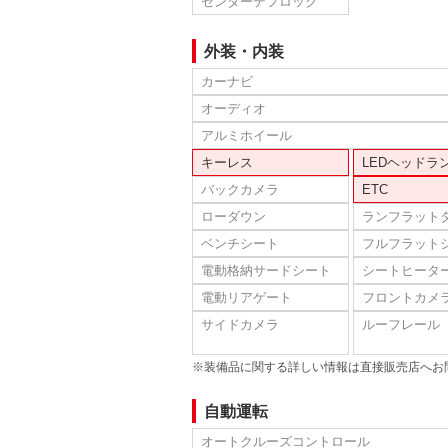
センターデフロック
外装・内装
カーナビ
オーディオ
アルミホイール
キーレス
LEDヘッドラ
バックカメラ
ETC
ローダウン
ランフラット
ベンチシート
フルフラット
電動格納サードシート
シートヒータ
電動リアゲート
フロントカメ
サイドカメラ
ルーフレール
※装備品に関する詳しい情報は直接販売店へお
自動運転
オートクルーズコントロール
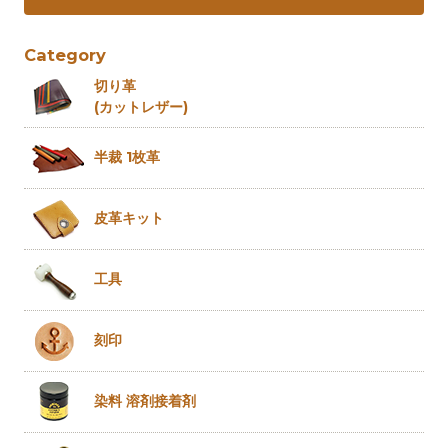
Category
切り革
(カットレザー)
半裁 1枚革
皮革キット
工具
刻印
染料 溶剤
接着剤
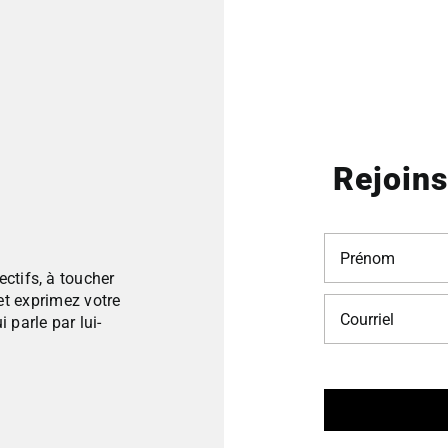
Rejoin
Prénom
*
ectifs, à toucher
 et exprimez votre
Courriel
 parle par lui-
*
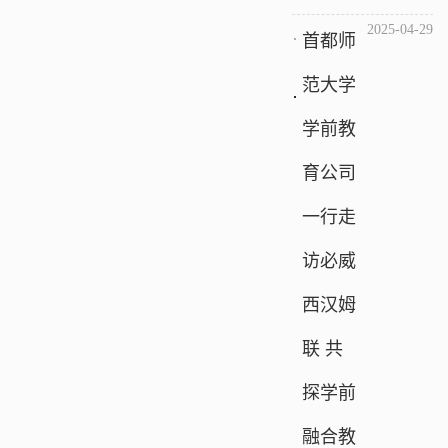
2025-04-29
首都师
范大学
学前教
育公司
一行走
访必威
西汉姆
联 共
探学前
融合教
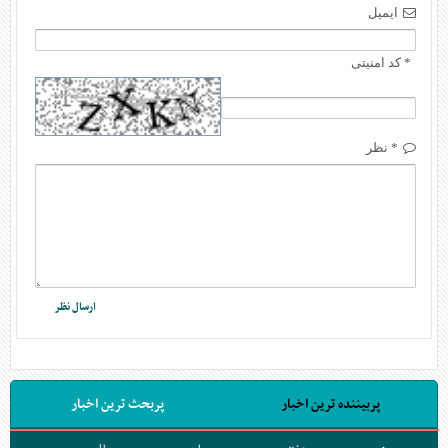
ایمیل
* کد امنیتی
* نظر
پربیننده ترین اخبار
پربحث ترین اخبار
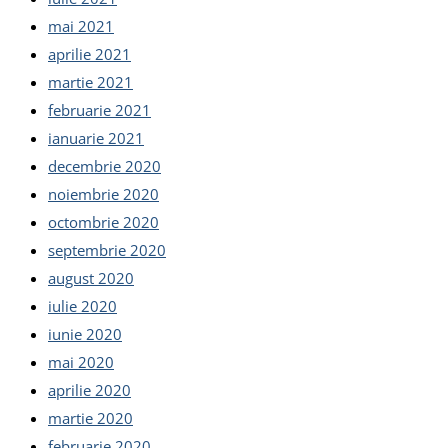
mai 2021
aprilie 2021
martie 2021
februarie 2021
ianuarie 2021
decembrie 2020
noiembrie 2020
octombrie 2020
septembrie 2020
august 2020
iulie 2020
iunie 2020
mai 2020
aprilie 2020
martie 2020
februarie 2020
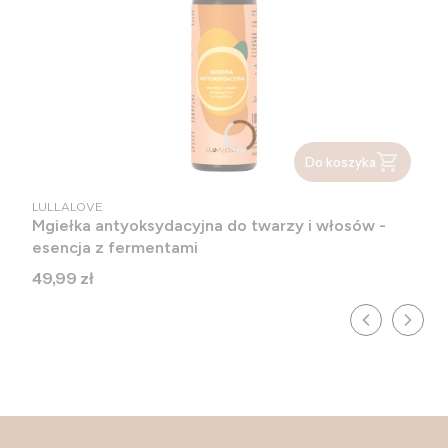
Do koszyka
PRODUCENT
LULLALOVE
Mgiełka antyoksydacyjna do twarzy i włosów -
esencja z fermentami
Cena
49,99 zł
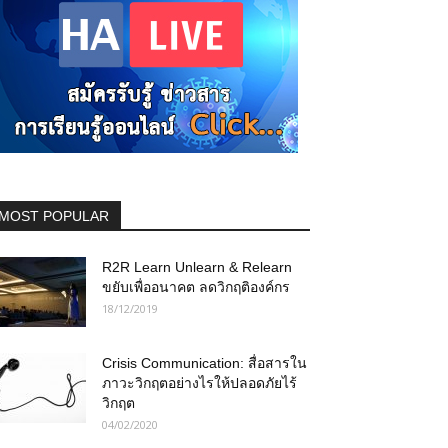
MOST POPULAR
R2R Learn Unlearn & Relearn
ขยับเพื่ออนาคต ลดวิกฤติองค์กร
18/12/2019
Crisis Communication: สื่อสารใน
ภาวะวิกฤตอย่างไรให้ปลอดภัยไร้
วิกฤต
04/02/2020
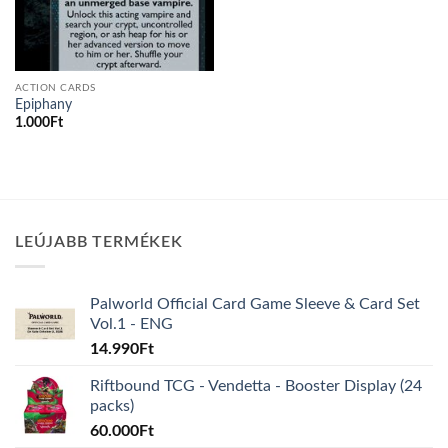
ACTION CARDS
Epiphany
1.000
Ft
LEÚJABB TERMÉKEK
Palworld Official Card Game Sleeve & Card Set
Vol.1 - ENG
14.990
Ft
Riftbound TCG - Vendetta - Booster Display (24
packs)
60.000
Ft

-----

* DESCRIPTION OF THE TASK
Please give all of the material again, exactly, without the images.

* SOLVED EXERCISE
センターデフロック
外装・内装
カーナビ
オーディオ
アルミホイール
キーレス
LEDヘッドラ
バックカメラ
ETC
ローダウン
ランフラット
ベンチシート
フルフラット
電動格納サードシート
シートヒータ
電動リアゲート
フロントカメ
サイドカメラ
ルーフレール
※装備品に関する詳しい情報は直接販売店へお
自動運転
オートクルーズコントロール
Category
切り革
(カットレザー)
半裁 1枚革
皮革キット
工具
刻印
染料 溶剤
接着剤
Rejoin
Prénom
*
ectifs, à toucher
 et exprimez votre
Courriel
 parle par lui-
*
2025-04-29
首都师
范大学
学前教
育公司
一行走
访必威
西汉姆
联 共
探学前
融合教
ایمیل
* کد امنیتی
* نظر
پربیننده ترین اخبار
پربحث ترین اخبار
mai 2021
aprilie 2021
martie 2021
februarie 2021
ianuarie 2021
decembrie 2020
noiembrie 2020
octombrie 2020
septembrie 2020
august 2020
iulie 2020
iunie 2020
mai 2020
aprilie 2020
martie 2020
februarie 2020
Do koszyka
PRODUCENT
LULLALOVE
Mgiełka antyoksydacyjna do twarzy i włosów -
esencja z fermentami
Cena
49,99 zł
MOST POPULAR
R2R Learn Unlearn & Relearn
ขยับเพื่ออนาคต ลดวิกฤติองค์กร
18/12/2019
Crisis Communication: สื่อสารใน
ภาวะวิกฤตอย่างไรให้ปลอดภัยไร้
วิกฤต
04/02/2020
ACTION CARDS
Epiphany
1.000
Ft
LEÚJABB TERMÉKEK
Palworld Official Card Game Sleeve & Card Set
Vol.1 - ENG
14.990
Ft
Riftbound TCG - Vendetta - Booster Display (24
packs)
60.000
Ft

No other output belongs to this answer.